You are viewing a plain text version of this content. The canonical link for it is here.
Posted to notifications@asterixdb.apache.org by "ASF subversion and git services (Jira)" <ji...@apache.org> on 2022/10/25 15:43:00 UTC
[jira] [Commented] (ASTERIXDB-3059) EXCLUDE in SelectClause

    [ https://issues.apache.org/jira/browse/ASTERIXDB-3059?page=com.atlassian.jira.plugin.system.issuetabpanels:comment-tabpanel&focusedCommentId=17623905#comment-17623905 ] 

ASF subversion and git services commented on ASTERIXDB-3059:
------------------------------------------------------------

Commit 8249944e8d97ee94040434bec1228a3b942e3d70 in asterixdb's branch refs/heads/master from ggalvizo
[ https://gitbox.apache.org/repos/asf?p=asterixdb.git;h=8249944e8d ]

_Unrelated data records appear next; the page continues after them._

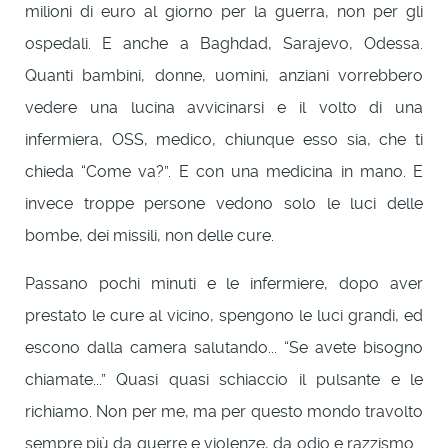
milioni di euro al giorno per la guerra, non per gli
ospedali. E anche a Baghdad, Sarajevo, Odessa.
Quanti bambini, donne, uomini, anziani vorrebbero
vedere una lucina avvicinarsi e il volto di una
infermiera, OSS, medico, chiunque esso sia, che ti
chieda “Come va?”. E con una medicina in mano. E
invece troppe persone vedono solo le luci delle
bombe, dei missili, non delle cure.
Passano pochi minuti e le infermiere, dopo aver
prestato le cure al vicino, spengono le luci grandi, ed
escono dalla camera salutando... “Se avete bisogno
chiamate...” Quasi quasi schiaccio il pulsante e le
richiamo. Non per me, ma per questo mondo travolto
sempre più da guerre e violenze, da odio e razzismo...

[ASTERIXDB-3059][SQL] Support for SELECT .. EXCLUDE ..

- user model changes: yes
- storage format changes: no
- interface changes: no

details:
- adding syntactic sugar rewrite to specify what fields to
  EXCLUDE in a SELECT clause
- fixing result type computer for OBJECT_REMOVE_FIELDS.
- fixing union type handling for OBJECT_REMOVE_FIELDS.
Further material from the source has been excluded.